Auf den Geschmack bringen
Dieser Meinung ist auch Stephanie Nägeli. Sie hat für Nestlé im Silicon Valley gearbeitet und ist heute Innovationsverantwortliche der SV Group. Mit über 500 Kantinen und Restaurants sowie mehr als 25 Millionen gekochten Hauptmahlzeiten jährlich prägt die SV Group die Schweizer Ernährung - auch in Schulen. «Nachhaltigkeit ist Teil der DNA unseres Unternehmens», erklärt Nägeli. «Als Big Player in der Gastronomie sehen wir uns auch in der Verantwortung, einen Beitrag für eine nachhaltigere Zukunft zu leisten.» Den grössten Hebel haben aber die Gäste in der Hand, denn bei ihnen liegt die Entscheidung. «Wir wollen die Leute nicht bevormunden, sondern auf den Geschmack bringen, indem wir feine vegetarische und vegane Alternativen anbieten.»
Auch der Teller wird dazu neu erforscht: «Für viele steht immer noch das Drei-Komponenten-Menü im Mittelpunkt: Fleisch, Gemüse, Sättigungsbeilage». Hier können neue Rezepturen, andere Kulturen und Ansätze den Blick auf den eigenen Teller erweitern.

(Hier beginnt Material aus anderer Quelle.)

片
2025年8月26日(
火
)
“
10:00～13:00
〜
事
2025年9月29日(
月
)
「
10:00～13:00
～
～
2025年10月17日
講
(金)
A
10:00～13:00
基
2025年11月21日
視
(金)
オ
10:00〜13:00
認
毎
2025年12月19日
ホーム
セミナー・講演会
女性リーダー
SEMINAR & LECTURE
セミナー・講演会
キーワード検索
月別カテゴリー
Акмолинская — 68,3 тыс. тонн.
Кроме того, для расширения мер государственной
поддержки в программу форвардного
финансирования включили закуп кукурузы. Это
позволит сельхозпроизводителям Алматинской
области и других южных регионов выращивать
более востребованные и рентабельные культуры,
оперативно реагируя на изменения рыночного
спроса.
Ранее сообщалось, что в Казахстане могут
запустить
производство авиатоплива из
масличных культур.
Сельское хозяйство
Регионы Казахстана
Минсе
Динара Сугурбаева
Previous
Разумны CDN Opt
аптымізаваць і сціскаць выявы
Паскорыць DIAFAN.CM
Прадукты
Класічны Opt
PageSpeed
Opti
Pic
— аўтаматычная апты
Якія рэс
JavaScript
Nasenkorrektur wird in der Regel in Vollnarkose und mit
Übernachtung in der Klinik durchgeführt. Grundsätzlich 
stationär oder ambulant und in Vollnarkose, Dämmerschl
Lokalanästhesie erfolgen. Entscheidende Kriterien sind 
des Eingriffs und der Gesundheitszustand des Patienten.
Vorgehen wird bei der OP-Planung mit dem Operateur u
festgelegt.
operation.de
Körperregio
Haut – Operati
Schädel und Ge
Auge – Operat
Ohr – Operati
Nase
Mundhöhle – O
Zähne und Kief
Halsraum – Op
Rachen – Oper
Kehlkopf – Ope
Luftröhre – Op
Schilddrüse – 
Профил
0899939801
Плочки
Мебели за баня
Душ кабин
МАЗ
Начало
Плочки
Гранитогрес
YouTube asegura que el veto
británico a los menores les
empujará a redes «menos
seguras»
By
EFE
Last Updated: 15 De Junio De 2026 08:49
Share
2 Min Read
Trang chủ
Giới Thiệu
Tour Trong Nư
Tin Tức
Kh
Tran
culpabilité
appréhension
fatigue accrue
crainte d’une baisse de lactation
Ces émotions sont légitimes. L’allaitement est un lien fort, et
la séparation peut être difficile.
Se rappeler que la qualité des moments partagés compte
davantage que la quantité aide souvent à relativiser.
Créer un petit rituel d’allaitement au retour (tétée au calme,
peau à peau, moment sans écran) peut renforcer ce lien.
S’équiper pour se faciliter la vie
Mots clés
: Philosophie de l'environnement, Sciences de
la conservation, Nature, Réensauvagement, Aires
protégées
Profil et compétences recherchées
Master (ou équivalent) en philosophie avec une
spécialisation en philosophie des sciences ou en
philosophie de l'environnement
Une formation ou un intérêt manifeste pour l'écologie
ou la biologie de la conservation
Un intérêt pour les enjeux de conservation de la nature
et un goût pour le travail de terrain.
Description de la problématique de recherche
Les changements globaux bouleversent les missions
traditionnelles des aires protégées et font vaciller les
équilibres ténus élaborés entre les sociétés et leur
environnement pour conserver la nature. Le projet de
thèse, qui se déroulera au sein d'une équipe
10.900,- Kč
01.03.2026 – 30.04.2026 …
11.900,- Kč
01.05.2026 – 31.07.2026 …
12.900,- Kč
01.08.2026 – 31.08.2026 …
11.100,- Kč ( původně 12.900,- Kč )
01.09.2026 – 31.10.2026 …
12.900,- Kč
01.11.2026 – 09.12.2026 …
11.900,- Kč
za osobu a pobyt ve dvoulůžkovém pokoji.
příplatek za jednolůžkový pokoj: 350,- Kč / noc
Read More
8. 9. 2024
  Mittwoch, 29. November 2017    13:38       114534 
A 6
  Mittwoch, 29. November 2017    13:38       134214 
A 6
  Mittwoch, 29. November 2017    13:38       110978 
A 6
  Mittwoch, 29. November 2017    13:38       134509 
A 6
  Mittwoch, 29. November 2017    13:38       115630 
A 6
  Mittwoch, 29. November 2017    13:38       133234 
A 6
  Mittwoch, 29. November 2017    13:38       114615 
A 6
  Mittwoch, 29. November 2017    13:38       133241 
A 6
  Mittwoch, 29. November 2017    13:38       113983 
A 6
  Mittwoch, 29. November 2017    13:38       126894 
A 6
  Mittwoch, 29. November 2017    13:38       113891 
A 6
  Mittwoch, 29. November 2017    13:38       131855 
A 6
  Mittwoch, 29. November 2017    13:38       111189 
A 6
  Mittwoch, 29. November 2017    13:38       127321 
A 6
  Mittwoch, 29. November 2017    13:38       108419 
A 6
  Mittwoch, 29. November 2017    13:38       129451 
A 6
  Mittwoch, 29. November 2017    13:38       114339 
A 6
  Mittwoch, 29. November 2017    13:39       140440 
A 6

Neue Geschmäcker, andere Namen
«Wir möchten zeigen, dass pflanzliche Ernährung nicht Verzicht bedeutet, sondern neue Geschmackserlebnisse mit sich bringt», fasst Stephanie Nägeli zusammen. Fleischersatzprodukte können in dieser Transformation helfen, auch traditionelle Esserinnen und Esser zu begeistern. «Die Zukunft sehen wir aber nicht in stark verarbeiteten Fleischersatzprodukten.» Vielmehr könnten alte Möglichkeiten wie die Fermentation wieder eine grössere Rolle spielen. «Zudem versuchen wir, die Fleischmengen zu reduzieren - zum Beispiel mit einem Hamburger-Patty, das je zur Hälfte aus Fleisch und Gemüse besteht.» Wie schmackhaft uns ein Menü erscheint, hängt auch von der Bezeichnung ab: «Der Begriff ‹vegan› schreckt viele ab. Wenn man zum Beispiel eine Protein Bowl statt einer Vegan Bowl verkauft, spricht man eine breitere Gruppe an», weiss Nägeli.
Dass Fleisch in naher Zukunft ganz vom Speiseplan verschwinden wird, bezweifeln beide Gäste. «Wahrscheinlich wird es ein Mix aus verschiedenen Formen sein, je nach Kultur und Verfügbarkeit», vermutet Autor Joël Luc Cachelin.
Smart Toilets oder Regenbogen?
Wissen spielt eine wichtige Rolle auf dem Weg zu einer pflanzlicheren Ernährung. Technologie könnte uns dabei unterstützen - oder unterwandert sie unsere instinktiven Entscheidungen? «Technologische Hilfsmittel beeinflussen bereits heute aktiv unsere Gesundheit - die Smartwatch an meinem Handgelenk sagt mir, wie viele Schritte ich heute noch laufen sollte. Ich persönlich träume von einer Smart Toilet, die unsere Werte misst», sagt Stephanie Nägeli. Die Verantwortung, etwas zu ändern liegt aber – wie bei der Fitness-Uhr – nach wie vor bei uns selbst.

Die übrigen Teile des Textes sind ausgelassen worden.